Soybeans are an excellent source of high quality protein, which most other legumes lack, which makes it a great meat alternative to protein from animal foods, many of which contain high levels of saturated fat and dietary cholesterol.

Soy foods are also high in fibre, omega 3 fats, B vitamins, iron, zinc. These can be found in ‘meat’ patties or you can add tofu into your stir-fry.

Pea protein

Pea proteins are nutritionally complete, packed with protein, supplying all nine essential amino acids humans need. Pea protein is derived from common split peas. They are also free from many of the common allergens from wheat, soy and animal products.

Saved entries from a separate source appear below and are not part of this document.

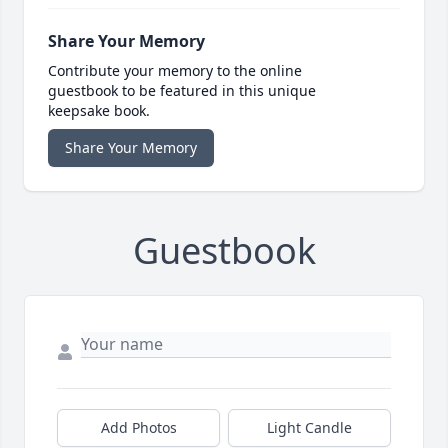
Share Your Memory
Contribute your memory to the online
guestbook to be featured in this unique
keepsake book.
Share Your Memory
Guestbook
Add Photos
Light Candle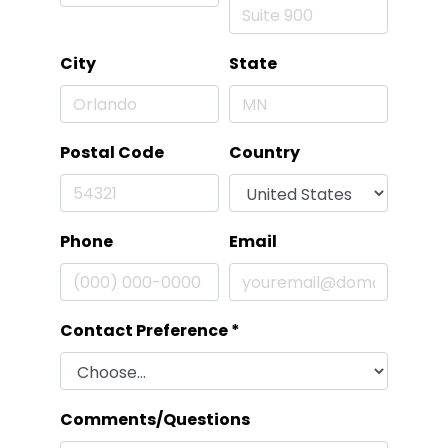
City
State
Postal Code
Country
Phone
Email
Contact Preference
*
Comments/Questions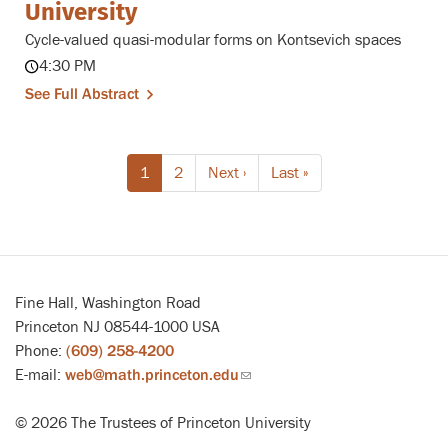
University
Cycle-valued quasi-modular forms on Kontsevich spaces
4:30 PM
See Full Abstract
Pagination
Current
1
Page
2
Next
Next ›
Last
Last »
page
page
page
Fine Hall, Washington Road
Princeton NJ 08544-1000 USA
Phone:
(609) 258-4200
E-mail:
web@math.princeton.edu
(link
sends
© 2026 The Trustees of Princeton University
email)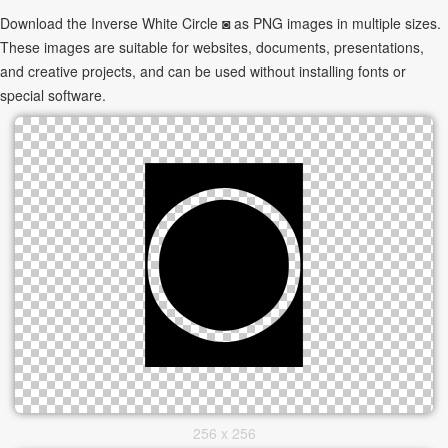
Download the Inverse White Circle ◙ as PNG images in multiple sizes.
These images are suitable for websites, documents, presentations,
and creative projects, and can be used without installing fonts or
special software.
256 x 256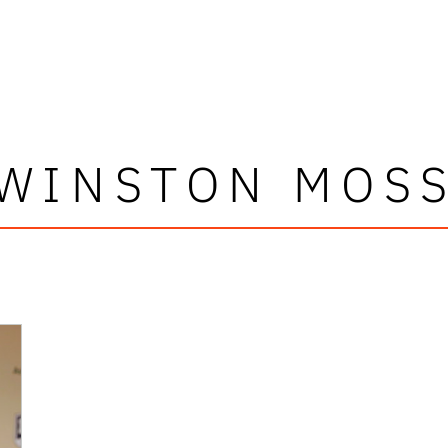
WINSTON MOS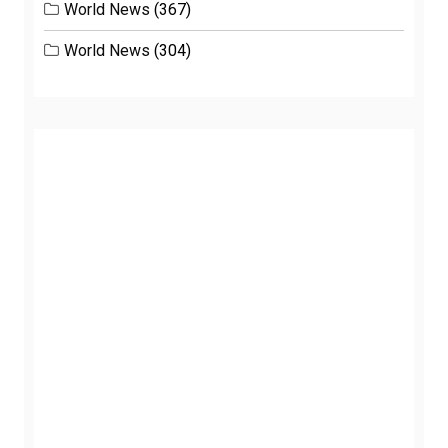
World News
(367)
World News
(304)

It’s also easily digestible, easy on your stomach, unlike high-fat meat products. Textured pea protein is mostly used to make meat alternative products.

Mung bean protein

Mung bean is a widely cultivated plant in many Asian countries as well as in dry regions of southern Europe and warmer parts of Canada and the United States. Mung bean seeds contain slightly higher protein content than soy.

More recently, mung bean extracts, especially protein and peptide isolates, have been added to different foods to increase the nutritional content of the foods or to enhance specific types of foods like alternative meat products.

Wheat protein

The name "seitan" is another name for this wheat protein that is made from wheat gluten, the protein that helps wheat flour stick together and makes bread spongy. Seitan is often used to make mock meats and is frequently used in vegetarian Chinese cuisine.

Although it is made from wheat, seitan has little in common with flour or bread. It has a very similar look and chewy texture to meat when cooked. It is made by rinsing away the starch in the wheat dough, leaving just the high-protein gluten behind. It has a texture that more closely matches meat than other alternatives such as tofu. Seitan has a savoury taste, like bland chicken or a portobello mushroom. It is not suitable for gluten free diets.

Mycoprotein

Mycoprotein is protein made from a type of fungus, known as Fusarium venenatum, that was found in the wild and developed specifically for the production of food-grade protein.

The protein quality is similar to that of soybeans while its texture is similar to that of chicken breast. Mycoprotein is high in protein and fibre, and low in fat, cholesterol, sodium, and sugar.

It is made from the process of fermentation. It has now been on the market under the brand name, Quorn™ in many different countries. Because it's made from a fungus, it's possible that some people who react to other fungi or moulds may also react to mycoprotein.

Are plant based meat alternatives healthier?

Australian Dietary Guidelines recommend a diet with plenty of vegetables, of different types and colours, and legumes and beans. On the plus side, these meat alternatives are quite often lower in fat, particularly saturated and some have added fibre, which you won't get from meat.

However, these plant based meat alternatives are still processed foods, unlike whole plant foods. They can also often be high in salt so it would be ideal to check the nutritional panel for the salt content.

They may be a good supplement and for occasions where you would like a plant based alternative to the meat patty or meat bolognese. However they are not intended to be a replacement for your intake of vegetables and proteins from whole plant foods.